Building Open Access to NC Campaign Finance Data — The Plan
Welcome back! In our previous post, we introduced our North Carolina Open Campaign Finance project. If you missed that post, you may want to go back and read that one first — it provides some good context for this post (don’t worry, we’ll wait).
Today we’re talking about the game plan — how are we going to pull this project off? It’s a pretty exciting solution (at least to us it is), because it uses a lot of different technologies that we at Crossroads CX believe in. We see a lot of these pieces as the trends many organizations are moving to, that are going to be crucial to the next generation of how technology is used in business. I’ll try to stay away from getting too technical, but if you have any questions, feel free to comment below or reach out via email! As a reminder, this is an open source project, so feel free to jump into the codebase as well if you feel so inclined.
At a high level, our plan is as follows:
Data Pull:
- Pull digitally submitted (machine-readable) campaign finance records from NCSBE website
- Pull scanned PDF reports in cases where the data was not submitted digitally (human readable) and transcribe those reports into a machine-readable format.
- Drop all data files into a Google Cloud Storage location to be processed
Technologies used:
- Node.js is a popular framework we’ve used to build a number of utilities which allow us to pull data from NCSBE’s website and push it to a Google Cloud Storage Bucket
- Google Cloud Storage is used for storing the initial files, along with staged files later down the line after they are cleaned and processed.
- Google Cloud Functions run our Node utilities. A function is triggered by some event that we’ve defined (a schedule or if a new file has been uploaded), then runs whatever code we’ve built out. This is a serverless offering from Google, so not only is it powerful and customizable, but it’s also very cost efficient.
- Google Pub/Sub is being used as a messaging service between our functions and buckets. It keeps other services informed of what has run, triggers new functions, lets external services know when things have occurred and more.
Data aggregation & cleansing
As anyone who works with data will tell you, it’s not always (almost never) in a perfect format for analysis. We’ll again employ Node via Google Cloud Functions to do some…
- …ingestion: What files have come in, what time period to they represent, what types of transactions are we looking at?
- …cleansing: Making sure numbers are numbers, dates are dates, text is text, etc. We’ll also want to do some cleanup to remove extra whitespace, strange characters, and a whole lot of other issues that I’m sure we’ll run into along the way.
- …processing: Matching up records that come from the same person/organization but may have different spellings. Checking for duplicate records.
Cleaned data is then pushed to another Cloud Storage bucket and ingested into Snowflake via Snowpipe.
Technologies used:
- Snowflake is a powerful database platform that is entirely cloud-based and allows for easy sharing of data. We’ll also use this to do some of our analysis and visualization.
- Snowpipe — a Snowflake utility which automatically lets Snowflake know when a new file is uploaded to a Google Cloud bucket that needs to be ingested into Snowflake.
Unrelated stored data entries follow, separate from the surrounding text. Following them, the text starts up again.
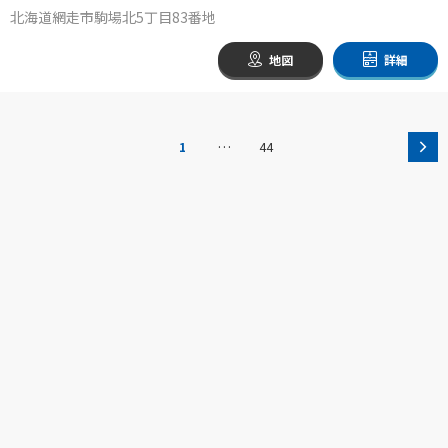
北海道網走市駒場北5丁目83番地
地図
詳細
…
1
44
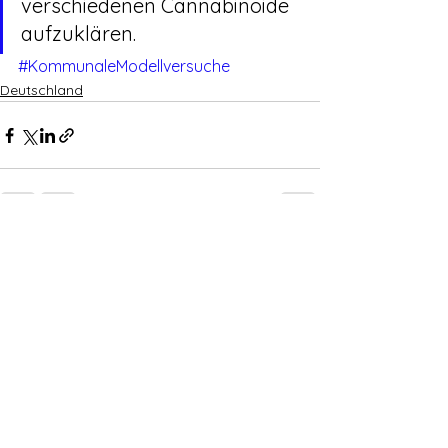
verschiedenen Cannabinoide 
aufzuklären.
#KommunaleModellversuche
Deutschland
Alle ansehen
Aktuelle Beiträge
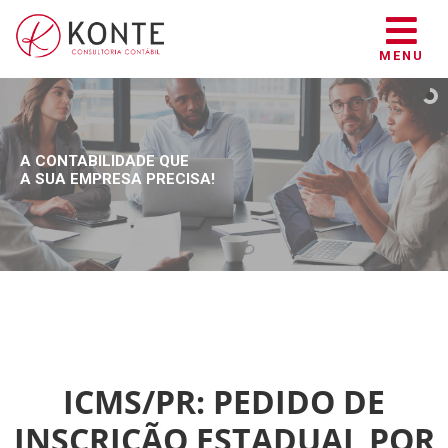
MENU
A CONTABILIDADE QUE
A SUA EMPRESA PRECISA!
ICMS/PR: PEDIDO DE
INSCRIÇÃO ESTADUAL POR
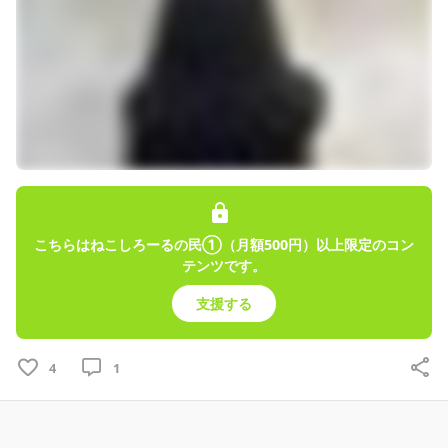
こちらはねこしろーるの民①（月額500円）以上限定のコン
テンツです。
支援する
4
1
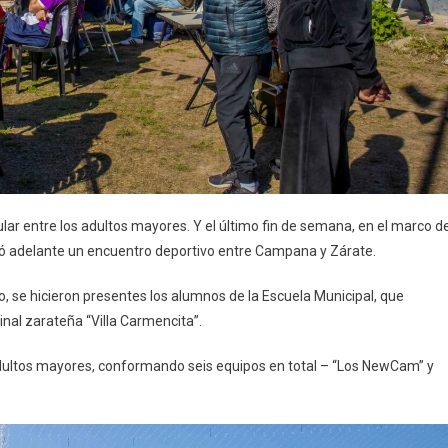
ar entre los adultos mayores. Y el último fin de semana, en el marco d
evó adelante un encuentro deportivo entre Campana y Zárate.
, se hicieron presentes los alumnos de la Escuela Municipal, que
inal zarateña “Villa Carmencita”.
 adultos mayores, conformando seis equipos en total – “Los NewCam” y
- Snowalert (on Google Kubernetes) — a utility developed by Snowflake employees (but runs separately) which allows us to monitor what is going on with our Snowflake instance, and lets us know if an upload fails or some other issue arises.
- Zingg — a tool developed to identify if records are related to each other, like if names are spelled differently, or if there are duplicated records.
- Node, Google Cloud Platform (GCP) — see above for descriptions
Data analysis & visualization
- Once we’ve cleaned our data, it’s time to put it to use! We’ll be making the raw data publicly available, but we want to provide a couple of tools to allow anyone to be able to do some digging even if they’re not as familiar with data analysis.
- Using Tableau Public and/or d3.js, we’ll build a few dashboards which can help you see trends and patterns in the data. Who is spending what, where they’re spending it, and when. This will require a lot of iteration and feedback, so if you have thoughts, please submit them via a Github issue (see the Introduction post for more how-to on submitting issues) or via email!
Technologies used:
- Tableau Public is the free version of the popular data visualization platform in which the dashboards and visualizations are published publicly.
- d3.js is an open source data visualization library.
- Snowflake — see above for description
And that’s it for the moment! There is certainly a lot of work to be done, but we think it’s going to be a simple, but powerful way to take a step toward more transparency in North Carolina’s campaign finance environment. As for timing, we anticipate that this project will take 6–8 months in total. That being said, these tasks are not completed in a serial manner, where we have to finish each step in order. We are already pulling the digital transactions and should have some initial visualizations up publicly in the next few weeks. They’ll be built on incomplete data that is still in need of cleanup, but hopefully it will start to show what this project can offer once it’s complete. Check back soon to see our next update when those visualizations go live!